Кричал Герасим. Генерал сразу определил его: в селе Герасим был фигурой заметной. Не столько потому, что пил не по правилам, давно принятым миром, сколько потому, что не любил мужицкой работы. Надел свой обрабатывал кое-как, предпочитал бродить по уезду: чинил прохудившиеся избенки многочисленным солдаткам, чистил колодцы, забивал скотину, подшивал валенки. Но все делал несолидно, твердых расценок не придерживался, дома ночевал редко, в совсем уже крутую стужу, и семья перебивалась с хлеба на квас. Однако покойный Зубцов приметил его недаром: неграмотный Гераська был хитрее любого мужика, наловчившись видеть собственную выгоду в самых невыгодных обстоятельствах. При схватке с продотрядовцами он исчез, а сейчас появился и изо всех сил подбивал мужиков на новое преступление, чтобы в тени его раствориться самому, чтобы каратели забыли спросить, где же был он, сочувствующий, когда убивали секретаря ячейки.

— Опомнитесь, православные! — кричал отец Лонгин. — Не губите души свои, не множьте кровопролития!

— До конца стоять нужно, до конца! Чтоб весь трудовой народ видел! Чтоб власть конец положила разору деревни!

— Молчать! — Николай Иванович рявкнул так, что в горле защемило, и все примолкли. — Повиниться надо, что сгоряча! Повиниться!

Перед ним расступились, и генерал наконец-то прорвался к столу. Встал, задыхаясь, рядом с отцом Лонгиным, потыкал вздрагивающим пальцем в Герасима.

— Этого… Этого в холодную, провокатор это. Да каратели не просто всех арестуют, а и село спалят в отместку. Признать вину надо, прошения просить, смутьяна этого связать и властям выдать как главного зачинщика. Я лично на переговоры пойду. И отец Лонгин. Мы — нейтральные, мы объясним, что недоразумение, что нет тут злого умысла.

— На колени встанем, — подхватил отец Лонгин. — Встанем, и крест поцелуем, и прощения испросим в содеянном.

Он еще что-то говорил, но мужики уже волокли Герасима к выходу. Герасим орал, отбивался, но примолк, когда ткнули под ребра. Барин-генерал, которого горячо поддерживал уважаемый миром отец Лонгин, предлагал простой и понятный выход из тяжелого положения: повиниться. Такой выход укладывался в привычки и традиции, иного никто не предлагал, и мужики, погомонив, выпустили продотрядовцев, но избу, где разместили их, все же решили охранять.

Отец Лонгин пригласил Олексина к себе: некуда теперь было идти Олексину. Пили чай, радушно хлопотала матушка, но тревога уже поселилась в их душах.

— Бога забыли, — вздохнул отец Лонгин. — Как же о Боге-то позабыли?

— Склероз, — сказал генерал, — Они же за хлебом приезжали. Надо собрать добровольно, самим. Это облегчит участь.

Он сказал так, потому что мысли его были далеко. В дрожках, что пробирались сейчас окольными дорогами в неблизкое Высокое к брату Ивану Ивановичу Олексину.

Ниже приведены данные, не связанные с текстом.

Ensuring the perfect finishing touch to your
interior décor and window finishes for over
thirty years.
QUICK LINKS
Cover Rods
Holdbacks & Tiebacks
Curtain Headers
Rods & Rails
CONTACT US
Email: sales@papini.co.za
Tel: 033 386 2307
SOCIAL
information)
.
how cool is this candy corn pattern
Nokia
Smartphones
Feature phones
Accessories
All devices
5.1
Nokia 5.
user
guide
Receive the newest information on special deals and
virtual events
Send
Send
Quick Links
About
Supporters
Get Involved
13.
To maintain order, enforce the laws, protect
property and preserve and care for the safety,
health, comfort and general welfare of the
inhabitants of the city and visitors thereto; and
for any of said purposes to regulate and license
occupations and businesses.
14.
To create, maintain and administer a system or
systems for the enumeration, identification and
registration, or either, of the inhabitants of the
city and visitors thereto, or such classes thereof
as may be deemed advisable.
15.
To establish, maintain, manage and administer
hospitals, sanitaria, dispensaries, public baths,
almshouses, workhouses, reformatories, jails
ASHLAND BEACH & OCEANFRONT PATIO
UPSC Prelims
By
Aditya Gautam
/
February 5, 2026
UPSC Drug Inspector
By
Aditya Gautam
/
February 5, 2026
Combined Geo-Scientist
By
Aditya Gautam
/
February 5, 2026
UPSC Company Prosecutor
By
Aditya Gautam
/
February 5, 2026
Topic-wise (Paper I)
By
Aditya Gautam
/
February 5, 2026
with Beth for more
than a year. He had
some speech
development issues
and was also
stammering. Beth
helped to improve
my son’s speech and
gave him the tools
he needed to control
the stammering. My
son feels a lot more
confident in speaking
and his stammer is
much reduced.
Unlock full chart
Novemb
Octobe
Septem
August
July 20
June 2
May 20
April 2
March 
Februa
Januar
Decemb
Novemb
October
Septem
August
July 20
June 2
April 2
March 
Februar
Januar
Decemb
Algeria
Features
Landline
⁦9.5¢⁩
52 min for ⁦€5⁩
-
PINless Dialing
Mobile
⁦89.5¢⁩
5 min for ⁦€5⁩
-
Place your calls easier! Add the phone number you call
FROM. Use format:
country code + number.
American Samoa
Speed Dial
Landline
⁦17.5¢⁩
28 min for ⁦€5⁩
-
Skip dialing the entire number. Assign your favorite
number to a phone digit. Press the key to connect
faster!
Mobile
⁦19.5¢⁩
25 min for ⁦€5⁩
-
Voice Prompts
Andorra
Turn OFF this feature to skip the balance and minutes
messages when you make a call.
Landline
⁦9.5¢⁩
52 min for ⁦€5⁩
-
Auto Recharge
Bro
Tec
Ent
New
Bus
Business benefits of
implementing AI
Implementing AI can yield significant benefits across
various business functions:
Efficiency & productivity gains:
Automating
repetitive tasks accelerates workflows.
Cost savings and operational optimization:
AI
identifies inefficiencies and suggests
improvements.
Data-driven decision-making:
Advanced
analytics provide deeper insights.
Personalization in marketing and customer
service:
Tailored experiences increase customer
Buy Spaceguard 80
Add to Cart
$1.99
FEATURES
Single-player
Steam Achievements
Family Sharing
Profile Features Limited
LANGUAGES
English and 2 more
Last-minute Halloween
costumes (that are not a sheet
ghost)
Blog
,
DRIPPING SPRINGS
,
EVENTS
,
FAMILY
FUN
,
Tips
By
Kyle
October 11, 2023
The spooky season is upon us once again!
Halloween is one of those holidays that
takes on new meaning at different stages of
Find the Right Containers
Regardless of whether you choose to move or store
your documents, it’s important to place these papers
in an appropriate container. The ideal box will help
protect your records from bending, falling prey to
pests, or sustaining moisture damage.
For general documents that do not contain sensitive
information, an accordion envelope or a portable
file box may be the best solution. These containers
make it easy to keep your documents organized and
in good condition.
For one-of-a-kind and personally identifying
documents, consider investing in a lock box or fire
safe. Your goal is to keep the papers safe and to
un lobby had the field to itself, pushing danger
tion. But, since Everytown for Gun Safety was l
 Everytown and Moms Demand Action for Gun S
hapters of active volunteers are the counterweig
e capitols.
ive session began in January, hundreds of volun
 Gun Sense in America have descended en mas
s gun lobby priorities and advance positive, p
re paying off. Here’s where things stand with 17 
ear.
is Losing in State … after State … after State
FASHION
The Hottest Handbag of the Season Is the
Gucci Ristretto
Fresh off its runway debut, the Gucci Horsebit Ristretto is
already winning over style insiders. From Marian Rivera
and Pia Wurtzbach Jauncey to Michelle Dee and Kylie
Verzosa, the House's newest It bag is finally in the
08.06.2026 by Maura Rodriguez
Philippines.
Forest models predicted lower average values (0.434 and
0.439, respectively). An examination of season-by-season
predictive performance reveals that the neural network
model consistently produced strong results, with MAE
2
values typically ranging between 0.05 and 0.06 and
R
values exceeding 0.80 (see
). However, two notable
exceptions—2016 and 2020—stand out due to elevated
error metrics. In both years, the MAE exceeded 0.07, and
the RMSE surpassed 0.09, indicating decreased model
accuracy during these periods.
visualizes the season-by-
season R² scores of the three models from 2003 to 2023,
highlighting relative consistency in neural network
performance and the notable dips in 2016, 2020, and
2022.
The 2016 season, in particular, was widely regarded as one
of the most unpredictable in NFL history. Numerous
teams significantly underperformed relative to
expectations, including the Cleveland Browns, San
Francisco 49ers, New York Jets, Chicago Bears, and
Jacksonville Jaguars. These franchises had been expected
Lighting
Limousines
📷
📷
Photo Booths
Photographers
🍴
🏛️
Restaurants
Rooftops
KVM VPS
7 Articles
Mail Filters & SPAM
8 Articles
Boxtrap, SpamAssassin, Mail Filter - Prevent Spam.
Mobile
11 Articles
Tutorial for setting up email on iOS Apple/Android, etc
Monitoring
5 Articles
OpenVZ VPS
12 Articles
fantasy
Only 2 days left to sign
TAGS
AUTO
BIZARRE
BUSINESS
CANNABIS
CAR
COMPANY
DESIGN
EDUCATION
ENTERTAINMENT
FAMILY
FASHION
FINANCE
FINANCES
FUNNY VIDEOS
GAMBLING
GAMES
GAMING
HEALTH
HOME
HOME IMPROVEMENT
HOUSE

В это время Руфина Эрастовна вела под уздцы лошаденку, еще не очень доверяя вожжам. Дети спали, Мироновна дремала рядом с ними, впереди ожидал опасный по теперешним временам путь, но Руфина Эрастовна думала сейчас не о том, что ожидало впереди, а о том, что осталось сзади. Она очень надеялась, что о Николае Ивановиче позаботится добрая матушка Серафима, но опасалась, что из деликатности Олексин может удрать в усадьбу, где вряд ли сможет что-нибудь себе приготовить. Разрабатывала план, как уговорит Мироновну вернуться и привезти генерала. И даже робко мечтала, как они встретятся.